At first glance this book seems to state what gets parroted frequently namely that war is being fought by a fraction of the population and an even smaller portion of the military itself. The oft-cited gulf between civilian and military personnel is alluded to in this book repeatedly. However, the book provides a unique perspective on this issue by pointing to the changing nature of war itself and focusing on technological changes and legal challenges that make war increasingly impersonal and far removed not only from civilians but also from many service members.
To provide some context on the author, Rosa Brooks, she is a contributor to Foreign Policy, a legal scholar and Georgetown law professor, who spent several years working at the Pentagon under Michele Flournoy, former Undersecretary of Defense for Policy. Additionally, Ms. Brooks met her husband, an Army Colonel, while at the Pentagon, and became immersed in the culture of the military as a spouse. Due to this fact, the book provides an exposition of military culture and reads like an epiphany of the difference between civilian and military life. This should appeal to civilians reading the book, but not so much to active service members. Although I did enjoy the statistics on military recruiting and I hadn’t thought about the correlation between geography of military bases and the geography of recruiting trends.
This book’s strength occurs in its focus on war in the twenty-first century under the umbrella of the overarching and seemingly unending war on terror. The author suggests that military actions like drone strikes against suspected terrorists have far reaching implications which we have not fully begun to appreciate. The most obvious implication is what might happen when other nations adopt their own equally capable drone technology to carry out similar attacks all over the world under the banner of their own “war on terrorism.” This is where the author draws on her legal background to make the case that a clear legal framework, right or wrong, needs to be established for this kind of ever increasing activity. She also focuses on detainee detention at Guantanamo Bay, and makes a clear and strong human rights case for shuttering the base.
The second point of her book is that over the past fifteen years of counterinsurgency campaigns the military has been asked to take on a range of tasks that are traditionally reserved for the State Department, USAID, and NGO’s.
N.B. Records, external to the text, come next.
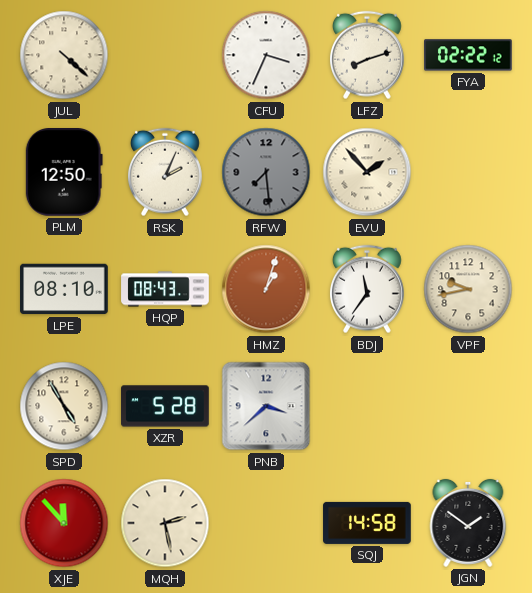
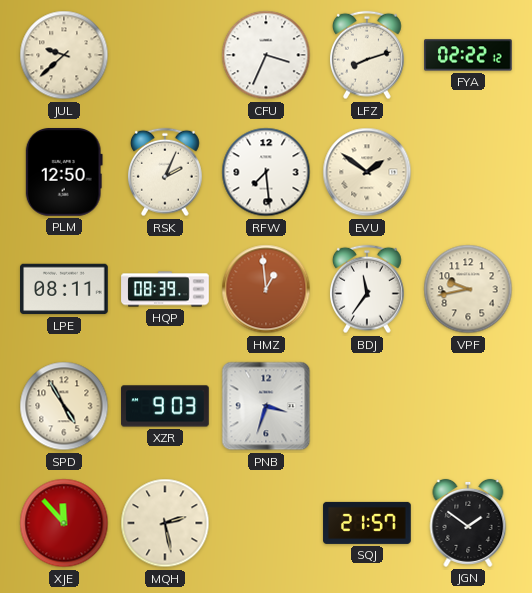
JUL: 4:22 -> 9:38
RFW dial: grey -> white
EVU: 1:53 -> 1:51
LPE: 08:10 -> 08:11
HQP: 08:43 -> 08:39
HMZ: 1:03 -> 12:59
XZR: 5:28 -> 9:03
PNB: 3:38 -> 3:33
SQJ: 14:58 -> 21:57
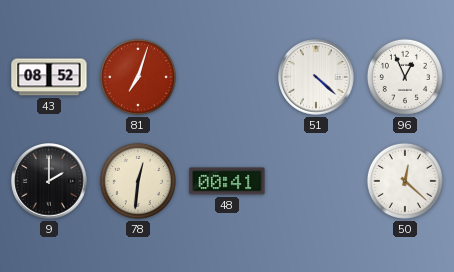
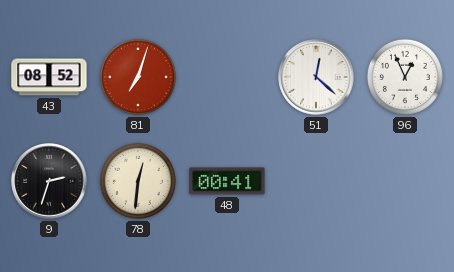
51: 4:22 -> 12:22
9: 2:00 -> 2:33
50: 12:22 -> none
But, as the American response to the war on terror has been overwhelmingly a military one, the DOD budget has ballooned and has vastly eclipsed that of any other government agency. Thus, the military is asked to do tasks that it is not trained to do nor is it truly prepared to do. She mentions everything from infrastructure building and public works projects included but not limited to countries like Afghanistan and Iraq. Her description of the military as a “Wal-Mart” for policy makers is provocative, yet when one considers the number of missions the military conducts across the “range of military operations,” it seems to be a fair assessment.
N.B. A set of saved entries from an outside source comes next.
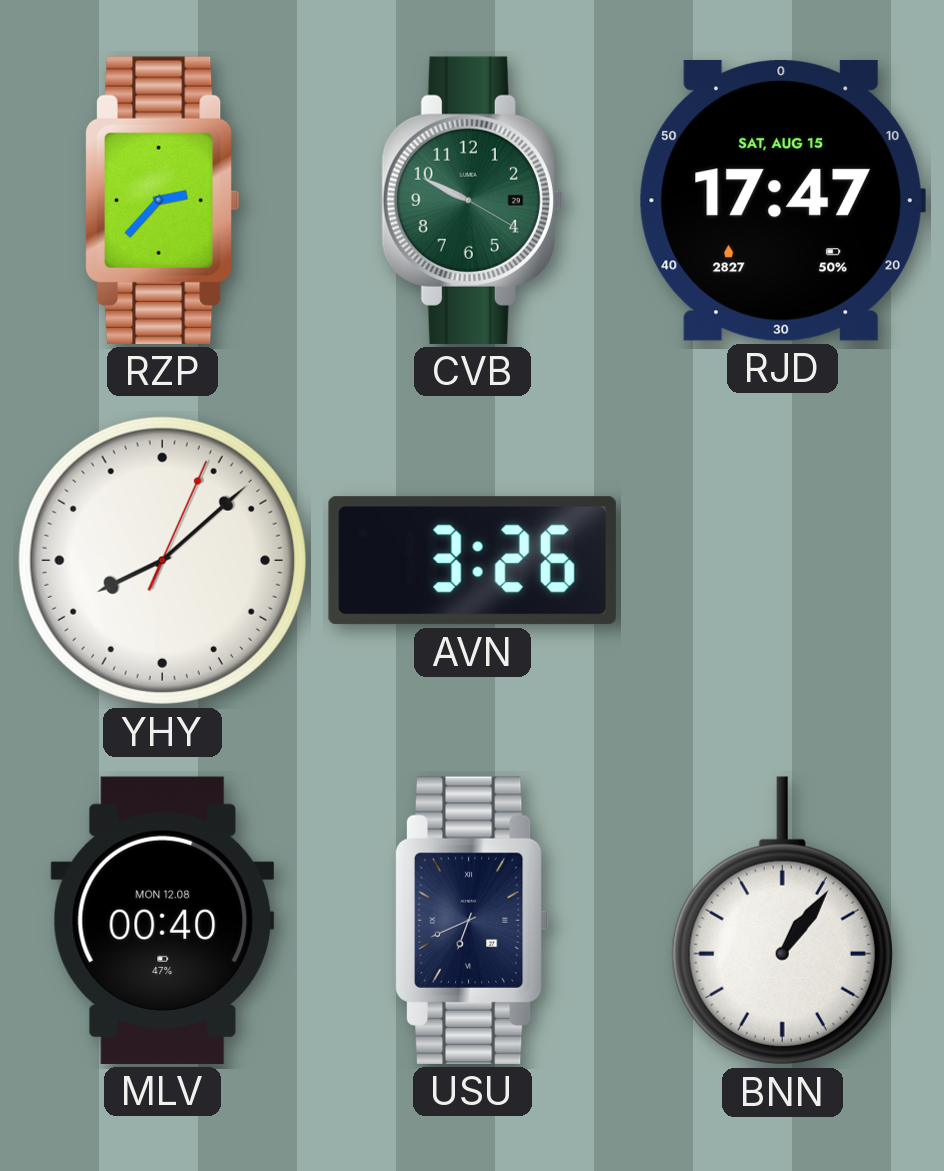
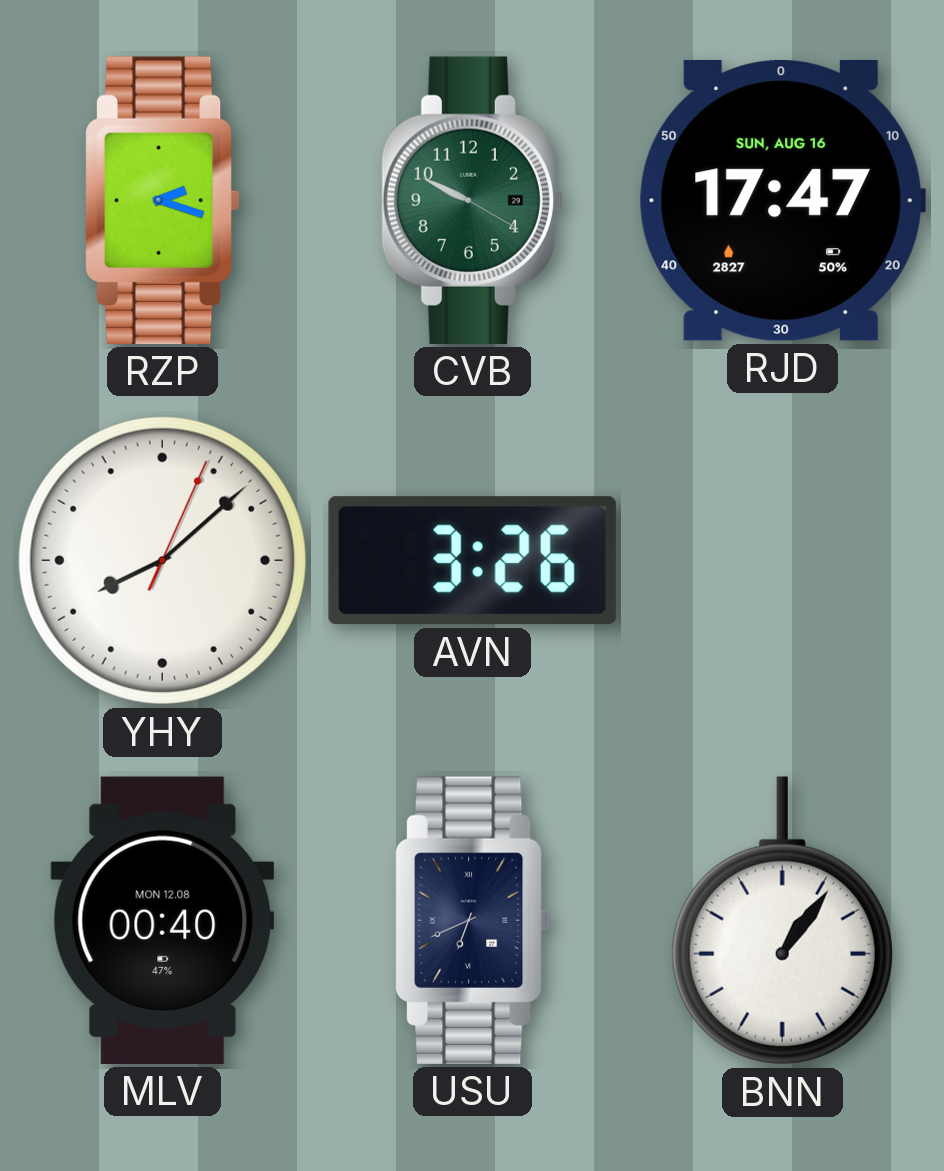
RZP: 2:37 -> 2:18
RJD date: SAT, AUG 15 -> SUN, AUG 16
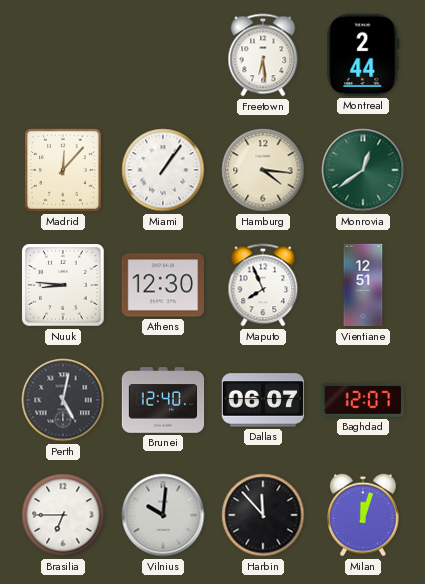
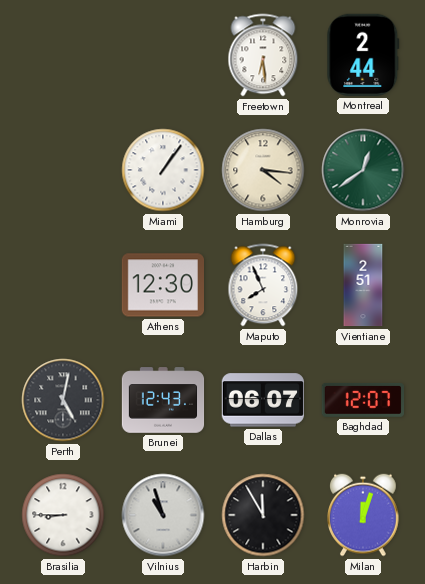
Madrid: 12:07 -> none
Nuuk: 8:46 -> none
Vientiane: 12:51 -> 2:51
Brunei: 12:40 -> 12:43
Brasilia: 6:45 -> 8:45
Vilnius: 10:01 -> 10:57
Harbin: 11:53 -> 11:55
The book touches on a lot of issues beyond the central thesis of “how everything became war and the military became everything.” Some parts of the book seem to be disjointed from the thesis and are included as one or more of her “tales from the Pentagon.” I am thinking of one of her earlier chapters on piracy. She alludes to a clear historical precedent for the Navy’s anti-piracy campaigns, but I don’t think that this means that fighting piracy has to fall under the “everything becoming war” taxonomy. I think this vignette simply becomes one of those juicy little “tales from the Pentagon” as she recalls the entire episode surrounding the hijacking of the Maersk Alabama. On the other hand, I found this history to be interesting, and there are a few other historical vignettes to wet the military historian palette. The tales from the Pentagon are well written too, and occasionally build her case for the military becoming everything. For example, a White House national security staffer called to order immediate drone surveillance in Kyrgyzstan. When she raised practical questions about the utility of the drone surveillance, the staffer blasted her for not getting some “CentCom [Central Command] Colonel” to order the drone immediately. This is one of the more eyebrow raising examples of the civilian and military disconnect not to mention civilians putting unreasonable expectations on military capabilities.
Overall, I highly recommend this book to anyone interested in the current state of the American military and with an interest in thinking about the role the military should play in American geo-political strategy.